── GIVEN DATA

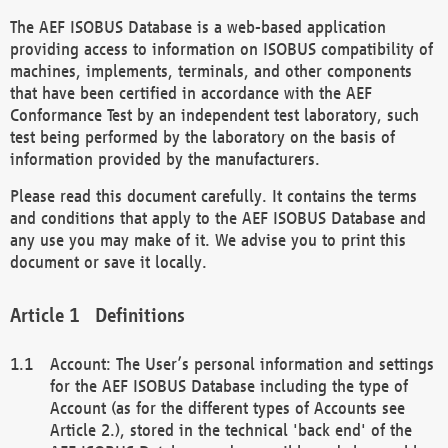
The AEF ISOBUS Database is a web-based application
providing access to information on ISOBUS compatibility of
machines, implements, terminals, and other components
that have been certified in accordance with the AEF
Conformance Test by an independent test laboratory, such
test being performed by the laboratory on the basis of
information provided by the manufacturers.
Please read this document carefully. It contains the terms
and conditions that apply to the AEF ISOBUS Database and
any use you may make of it. We advise you to print this
document or save it locally.
Definitions
Account: The User’s personal information and settings
for the AEF ISOBUS Database including the type of
Account (as for the different types of Accounts see
Article 2.), stored in the technical 'back end' of the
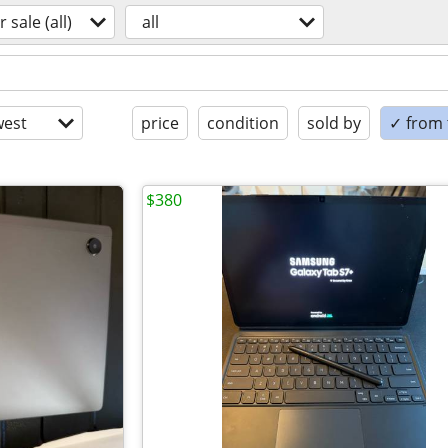
r sale (all)
all
est
price
condition
sold by
✓ from t
$380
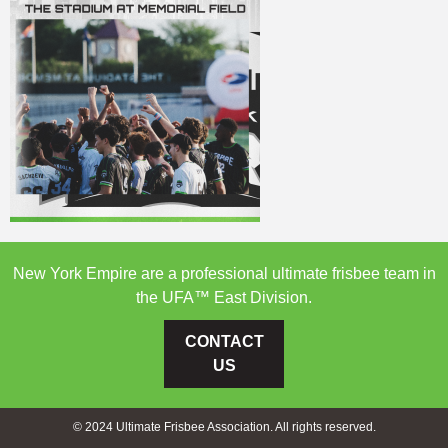
New York Empire are a professional ultimate frisbee team in
the UFA™ East Division.
CONTACT
US
© 2024 Ultimate Frisbee Association. All rights reserved.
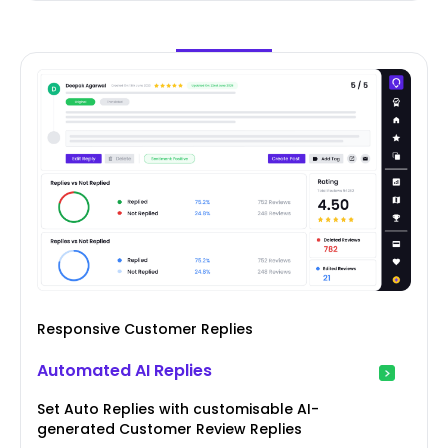
Responsive Customer Replies
Automated AI Replies
Set Auto Replies with customisable AI-
generated Customer Review Replies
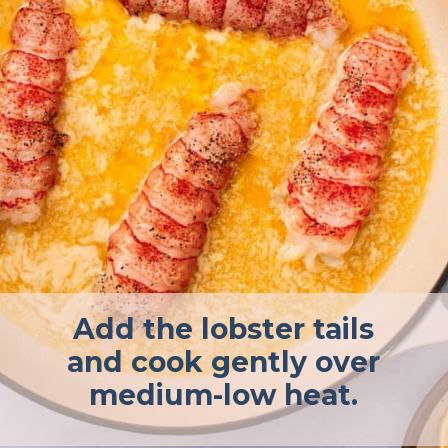
Add the lobster tails
and cook gently over
medium-low heat.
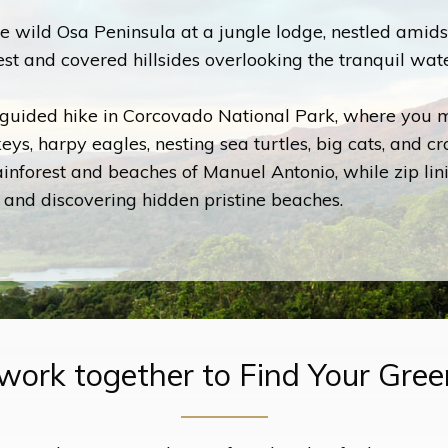
e wild Osa Peninsula at a jungle lodge, nestled amids
est and covered hillsides overlooking the tranquil wat
guided hike in Corcovado National Park, where you m
ys, harpy eagles, nesting sea turtles, big cats, and cr
ainforest and beaches of Manuel Antonio, while zip lin
 and discovering hidden pristine beaches.
 work together to Find Your Gre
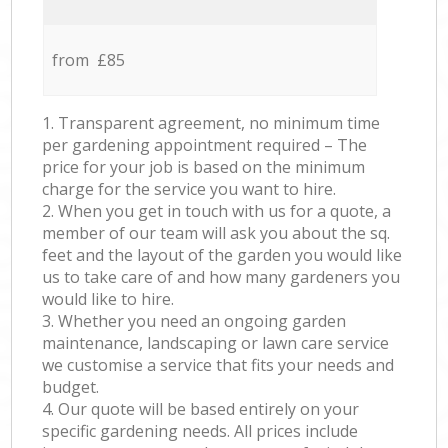
from £85
1. Transparent agreement, no minimum time
per gardening appointment required – The
price for your job is based on the minimum
charge for the service you want to hire.
2. When you get in touch with us for a quote, a
member of our team will ask you about the sq.
feet and the layout of the garden you would like
us to take care of and how many gardeners you
would like to hire.
3. Whether you need an ongoing garden
maintenance, landscaping or lawn care service
we customise a service that fits your needs and
budget.
4. Our quote will be based entirely on your
specific gardening needs. All prices include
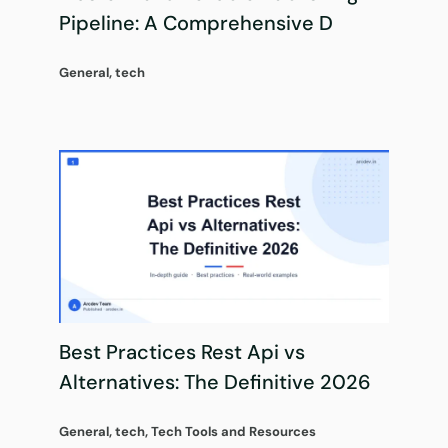
Pipeline: A Comprehensive D
General
,
tech
Best Practices Rest Api vs
Alternatives: The Definitive 2026
General
,
tech
,
Tech Tools and Resources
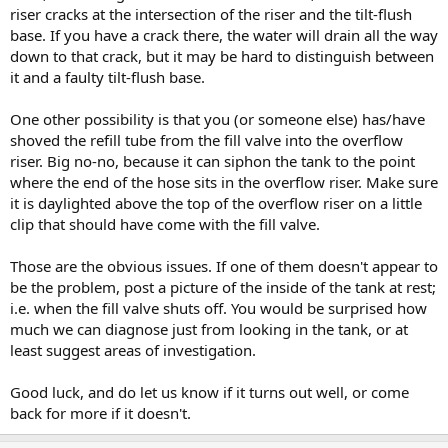
riser cracks at the intersection of the riser and the tilt-flush
base. If you have a crack there, the water will drain all the way
down to that crack, but it may be hard to distinguish between
it and a faulty tilt-flush base.
One other possibility is that you (or someone else) has/have
shoved the refill tube from the fill valve into the overflow
riser. Big no-no, because it can siphon the tank to the point
where the end of the hose sits in the overflow riser. Make sure
it is daylighted above the top of the overflow riser on a little
clip that should have come with the fill valve.
Those are the obvious issues. If one of them doesn't appear to
be the problem, post a picture of the inside of the tank at rest;
i.e. when the fill valve shuts off. You would be surprised how
much we can diagnose just from looking in the tank, or at
least suggest areas of investigation.
Good luck, and do let us know if it turns out well, or come
back for more if it doesn't.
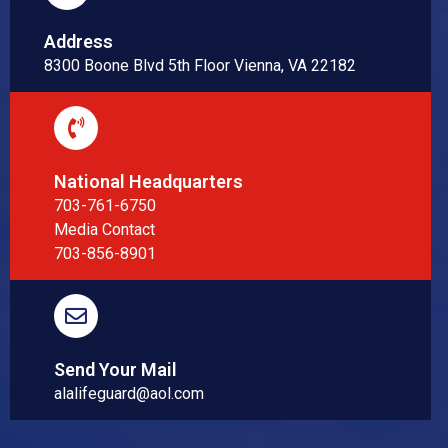
Address
8300 Boone Blvd 5th Floor Vienna, VA 22182
National Headquarters
703-761-6750
Media Contact
703-856-8901
Send Your Mail
alalifeguard@aol.com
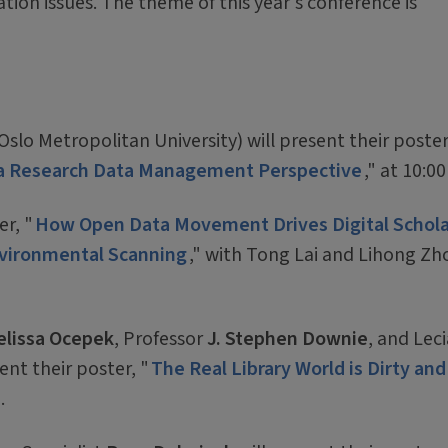
ation issues. The theme of this year's conference is
Oslo Metropolitan University) will present their poster
m a Research Data Management Perspective
," at 10:00
er, "
How Open Data Movement Drives Digital Schola
Environmental Scanning
," with Tong Lai and Lihong Zh
lissa Ocepek
, Professor
J. Stephen Downie
, and Leci
ent their poster, "
The Real Library World is Dirty and
.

────

Both the line above containing "est and covered" and the line containing "charge for the service you want to hire." belong in the copy, along with every line between them; print these exactly and omit the pictures.

**WRITTEN SOLUTION**
est and covered hillsides overlooking the tranquil wat
guided hike in Corcovado National Park, where you m
ys, harpy eagles, nesting sea turtles, big cats, and cr
ainforest and beaches of Manuel Antonio, while zip lin
 and discovering hidden pristine beaches.
 work together to Find Your Gre
from £85
1. Transparent agreement, no minimum time
per gardening appointment required – The
price for your job is based on the minimum
charge for the service you want to hire.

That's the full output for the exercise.